4 Cheap Stocks That Will Benefit From Rising Interest Rates
The constant question on Wall Street and Main Street is when will the Federal Reserve start raising interest rates. Slow first-quarter, and most likely second-quarter, gross domestic product growth has some saying not until next year. Others say September, and a third group says December. Regardless of when it actually does occur, some industries and stocks are poised to benefit from higher interest rates.
A new report from top-notch Merrill Lynch strategist Savita Subramanian and her team points to segments that are inexpensive and are beneficiaries of rising interest rates. We cross-referenced those industries with the Merrill Lynch research coverage universe and found four top stocks to buy now.
This company is in the automobile industry and looks very inexpensive at current levels. Despite all the recall troubles, hedge funds and mutual funds are continuing to stick with General Motors Co. (NYSE: GM), as many view the stock as very undervalued. GM trades just below 8 times estimated 2015 forward earnings. Like Ford, GM has benefited from incredible sales in China to boost revenue. GM invested heavily in China decades ago and grabbed a big chunk of what is now the world’s largest auto market.

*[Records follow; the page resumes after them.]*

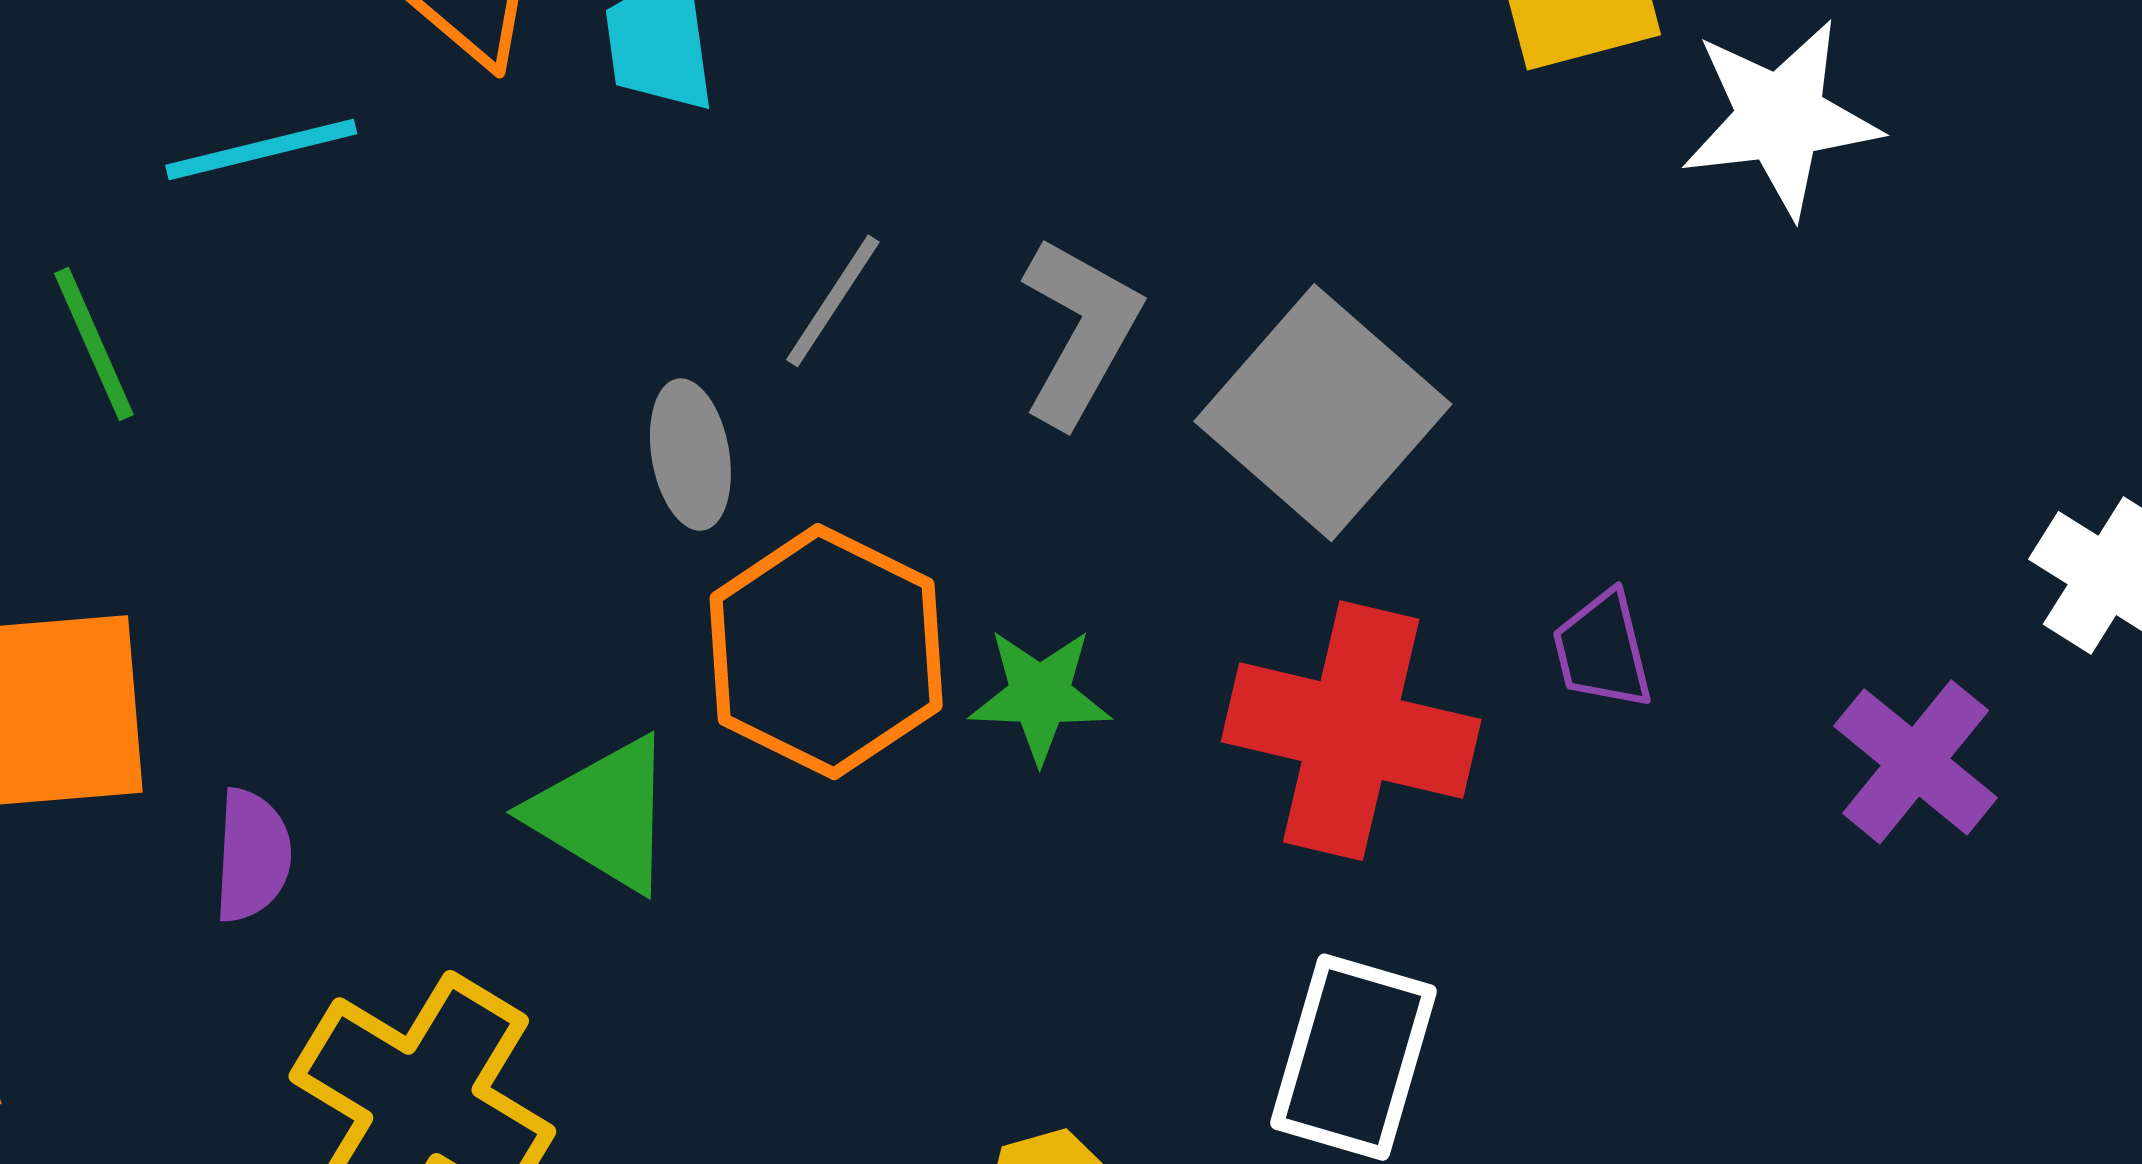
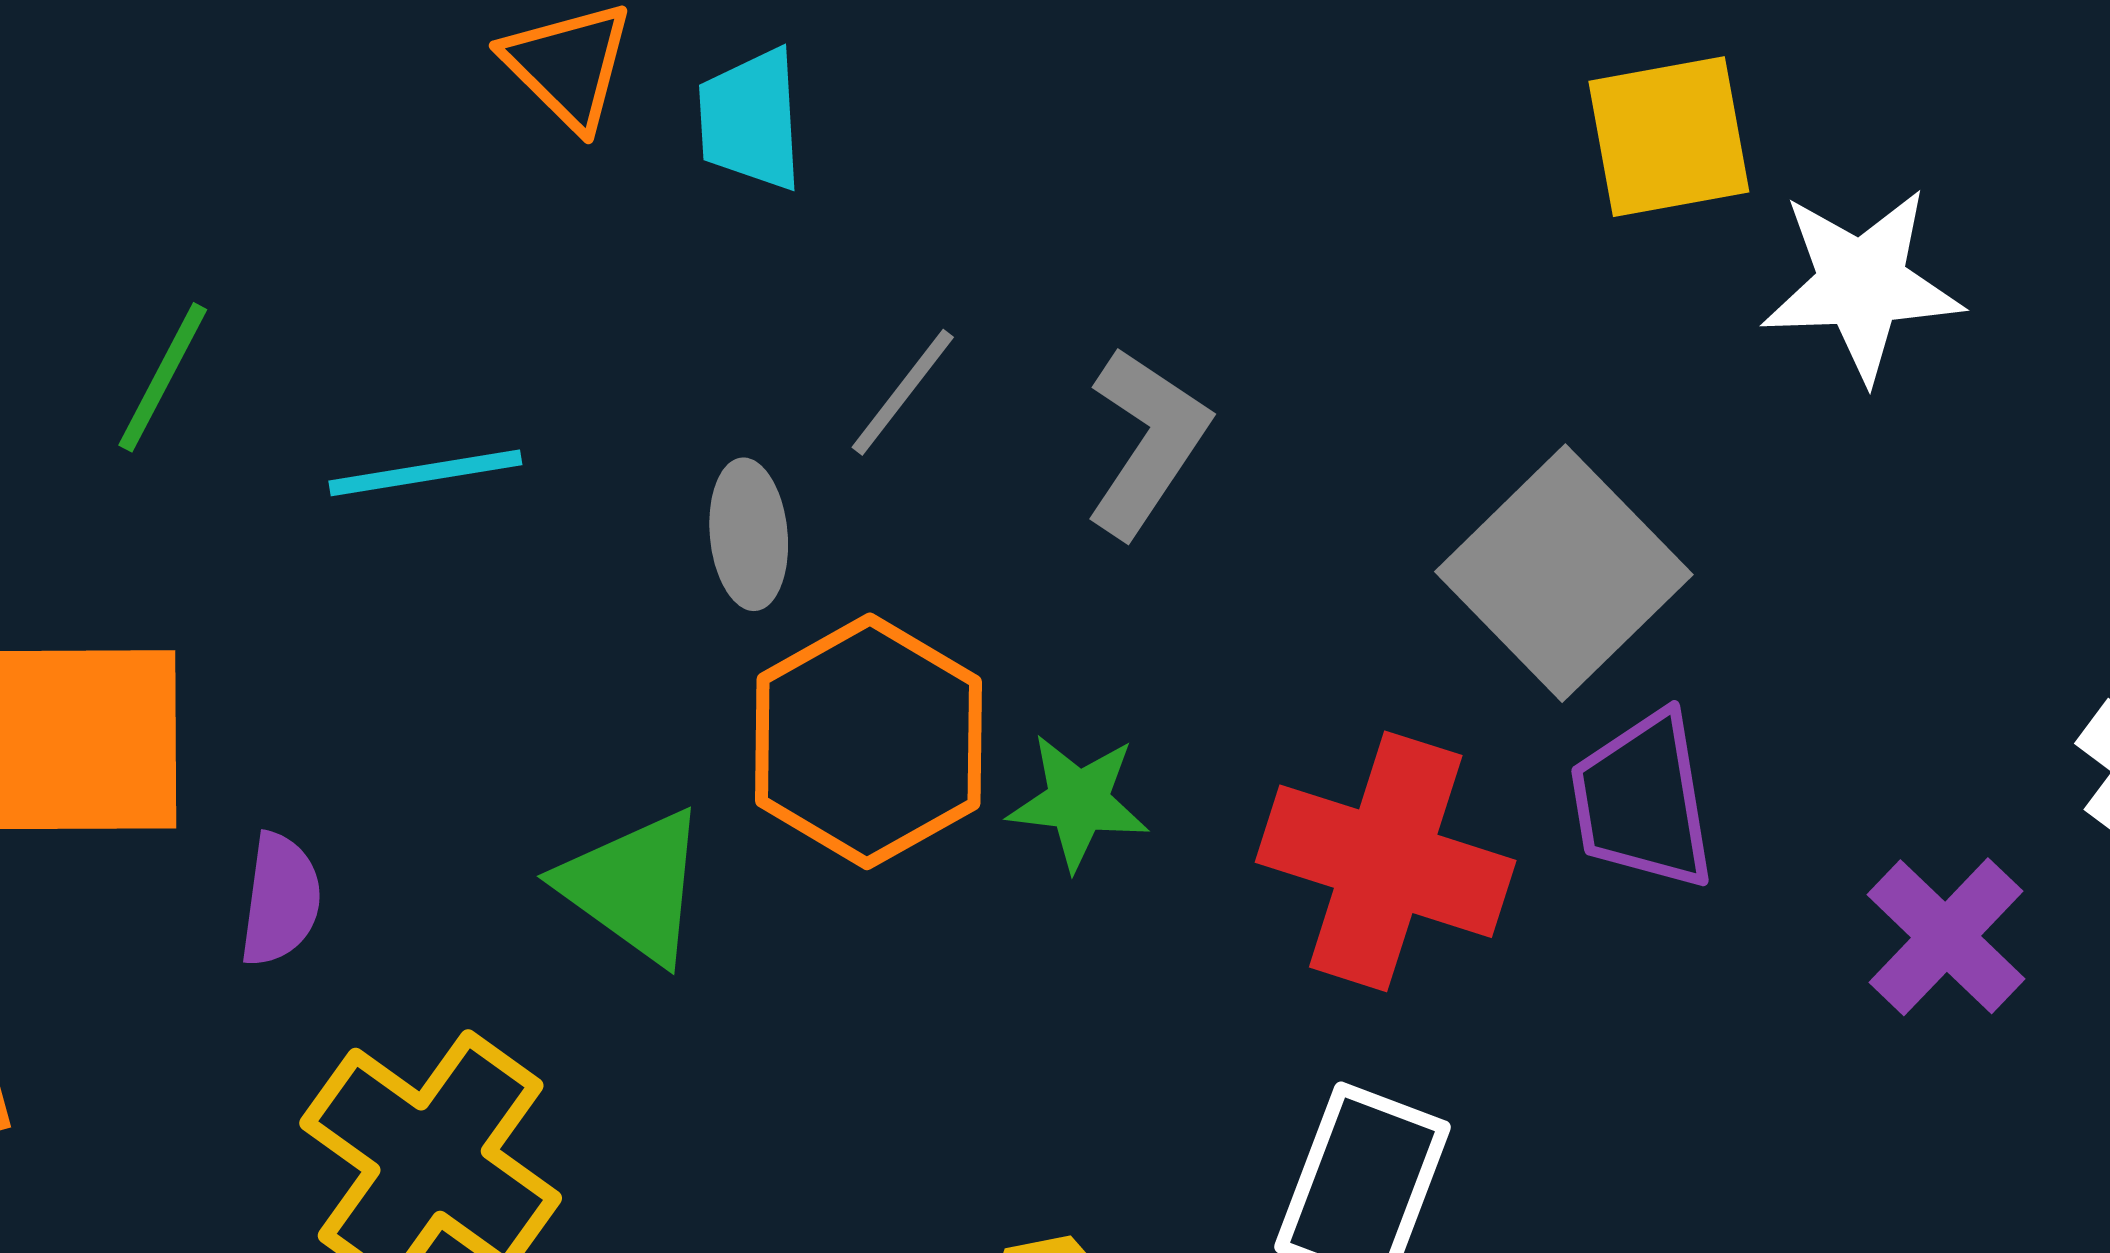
cyan line: (261, 149) -> (425, 473), moved
green line: (94, 344) -> (163, 377), turned 47
gray square: (1323, 413) -> (1564, 573), moved
purple trapezoid: (1602, 650) -> (1643, 801), size x1.5

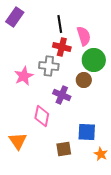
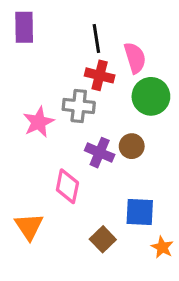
purple rectangle: (15, 17) -> (24, 27), turned -36
brown circle: (84, 80) -> (132, 146), moved
brown square: (64, 149) -> (103, 239), turned -35

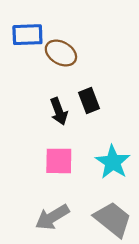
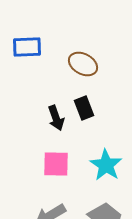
brown ellipse: (61, 53) -> (83, 64), moved

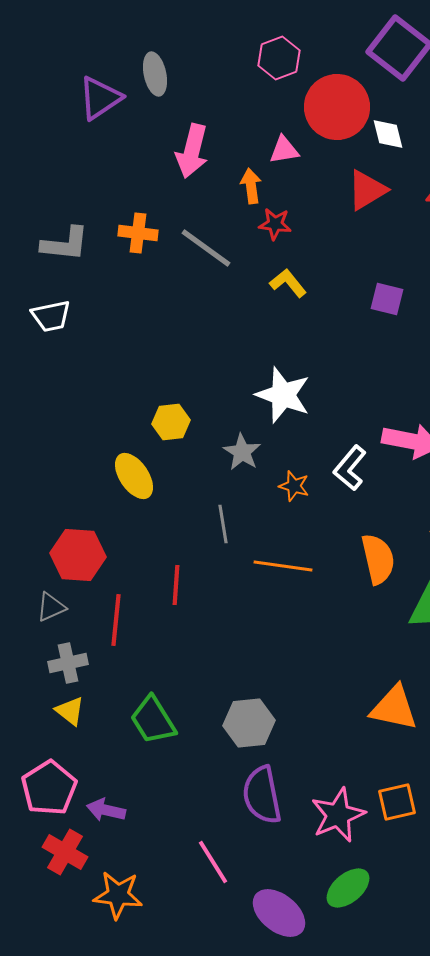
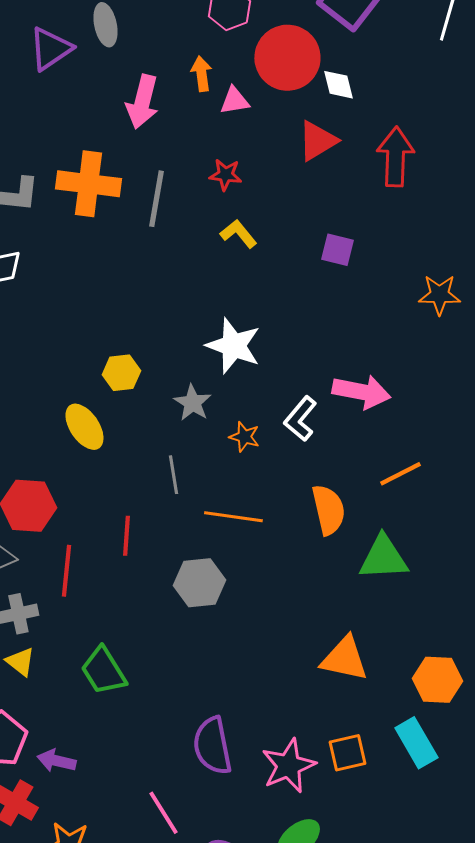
orange arrow: (251, 186) -> (201, 74), moved
orange cross: (138, 233) -> (88, 184), size x1.6
gray line: (206, 248) -> (156, 199), turned 64
gray hexagon: (249, 723) -> (199, 583), moved

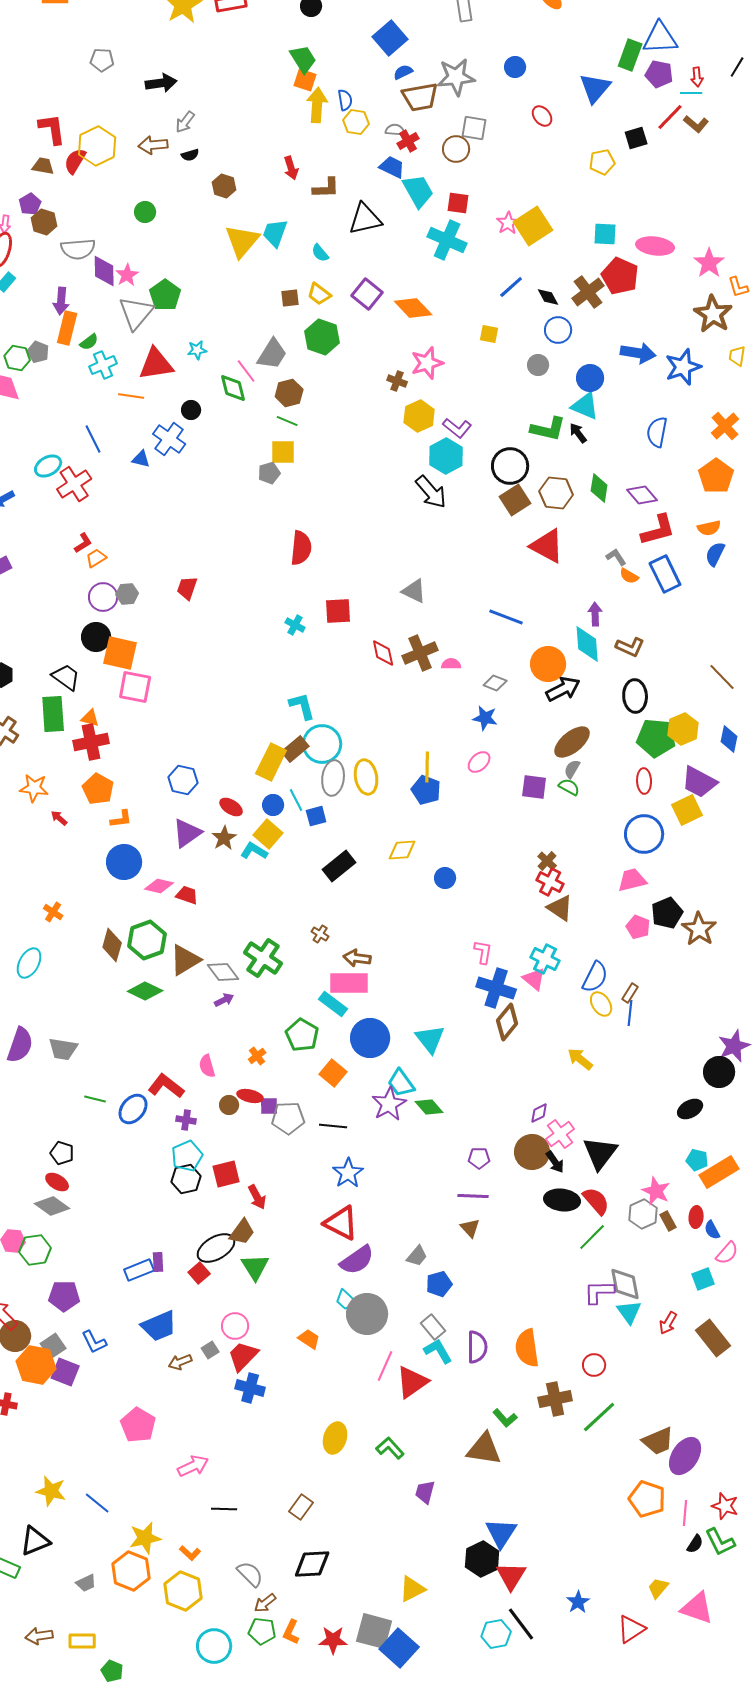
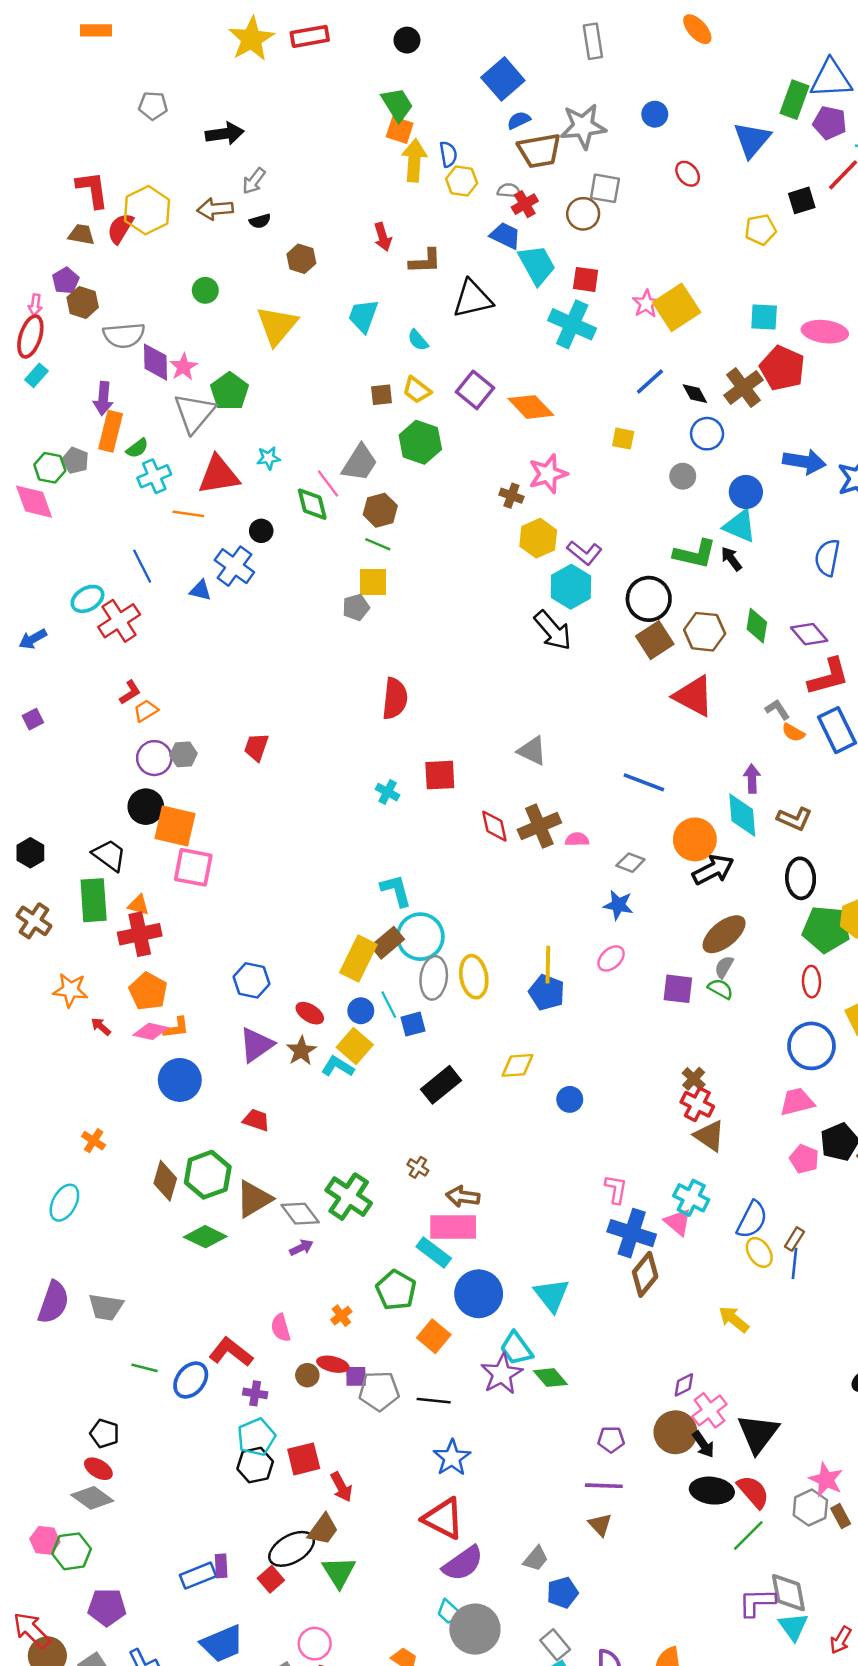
yellow triangle: (242, 241) -> (277, 326), moved
pink diamond: (159, 886) -> (151, 1031), moved

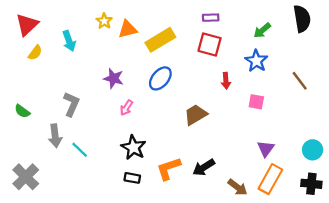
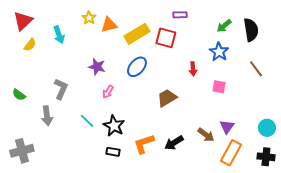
black semicircle: (302, 19) -> (251, 30), moved
red square: (210, 44) -> (166, 38), moved
cyan line: (80, 150) -> (87, 121), moved
gray cross: (26, 177) -> (22, 151), turned 30
brown arrow: (238, 187) -> (206, 135), moved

With the company facing possible criminal charges over ignition switches, there will continue to be a headline risk cloud over the stock. Long-term, patient investors that can look beyond current issues may stand to make outstanding money on the auto giant.
GM investors are paid an outstanding 4.1% dividend. The Merrill Lynch price target for the stock is $51. The Thomson/First Call consensus price target is much lower at $41.80. Shares closed Friday at $35.70.